How do we prevent cardiovascular complications/emergencies?
MONITOR:
'Normal' heart rates should be defined as normal for the size of the patient when it is relaxed (rather than excited or scared as often occurs in patients who are being examined at the veterinary clinic). Guidelines are:
Heart rate: 50-60 beats/min for large dogs; 60-80 beats/min for medium dogs; 80-100 beats/min for small dogs; 100-150 beats/min for extremely small dogs and for cats;
mucous membrane color (pink vs pale),
capillary refill time (CRT<2 seconds),
quality/strength of pulse,
arterial blood pressure (MAP >60 mmHg in small animals and 70 mmHg in horses),
oxygen-hemoglobin binding (SpO2; >95%).
How do we treat cardiovascular complications/emergencies?
Determine the problem and FIX IT.
• Hypotension – fix the pump (heart) and the fluids (and the vasculature - but the vasculature is a little harder to treat).

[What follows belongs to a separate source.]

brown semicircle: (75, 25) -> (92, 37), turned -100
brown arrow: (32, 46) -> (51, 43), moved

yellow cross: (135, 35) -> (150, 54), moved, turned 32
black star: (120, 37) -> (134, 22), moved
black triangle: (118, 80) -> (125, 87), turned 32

o DECREASE ANESTHETIC DEPTH.
o Increase fluid rate – give a bolus of crystalloids or colloids or both.
o Fix the heart rate (increase or decrease).
o Administer positive inotropic agents (eg, dopamine or dobutamine – the dose of both is roughly 1-10 microg/kg/min).

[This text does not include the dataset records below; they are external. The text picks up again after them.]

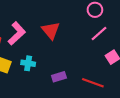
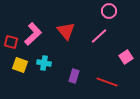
pink line: (99, 33) -> (99, 36), moved
purple rectangle: (59, 77) -> (74, 76), turned -56

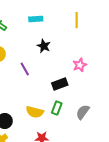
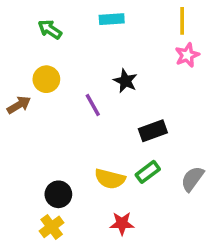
black star: (44, 46) -> (125, 81), moved
pink star: (80, 65) -> (187, 55), moved
green rectangle: (57, 108) -> (148, 172), turned 32

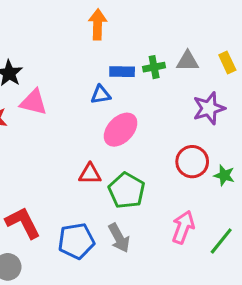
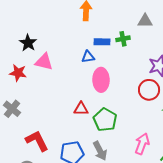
gray triangle: (188, 61) -> (145, 21), moved
pink ellipse: (121, 130) -> (101, 80), turned -45
red circle: (192, 162) -> (149, 90), moved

• Bradycardia is generally vagally mediated and can be treated with anticholinergics (0.04 mg/kg atropine; 0.01mg/kg glycopyrrolate).
o Bradycardia that is unresponsive to anticholinergics can generally be treated with catecholamines like dopamine (1-10 mg/kg/min), epinephrine (0.1-1.0 microg/kg/min) or norepinephrine (0.5-1.0 microg/kg/min).

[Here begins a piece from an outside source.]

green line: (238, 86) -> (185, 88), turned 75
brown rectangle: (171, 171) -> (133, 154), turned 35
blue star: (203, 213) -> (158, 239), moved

o Occasionally, unresponsive bradycardia may occur due to cardiac disease, toxemia, profound hypothermia, profound hypoxia, a variety of systemic diseases, etc...
o Bradycardia should be treated anytime that the low heart rate is contributing to low blood pressure. However, remember that the alpha-2 agonists cause low heart rate with high blood pressure and using anticholinergics will cause an unnecessary increase in cardiac work.
• Generally, treat tachycardia by eliminating the underlying cause. (RARELY beta-blockers will be administered to patients under anesthesia to decrease tachycardia from uncommon, uncontrollable causes like pheochromocytoma.)
• The first line of treatment for VPCs is to eliminate all underlying causes (eg, treat electrolyte imbalances, improve oxygenation, etc...).
o Lidocaine or procainamide should be used to treat VPCs due to myocardial disease, arrhythmias that persist after correction of the underlying cause and arrhythmias that are immediately life-threatening.
o Lidocaine is generally the first choice for treatment of VPCs and the dose in dogs is 2-6 mg/kg IV (maximum 8 mg/kg during any 10 minute period) followed by 25-75 microg/kg/min infusion.
o Lidocaine dose in cats is 0.2-0.5 mg/kg IV as an initial bolus followed by 10 microg/kg/min infusion.
o Procainamide dose in dogs is 10 (8-20) mg/kg IV bolus followed by 25-50 microg/kg/min infusion.
o Procainamide dose in cats is 1-2 mg/kg IV SLOW bolus followed by 10-20 microg/kg/min infusion.
o Procainamide can cause profound negative inotropic effects and should not be administered to patients with impaired contractility. Arterial blood pressure should be monitored during the administration of procainamide.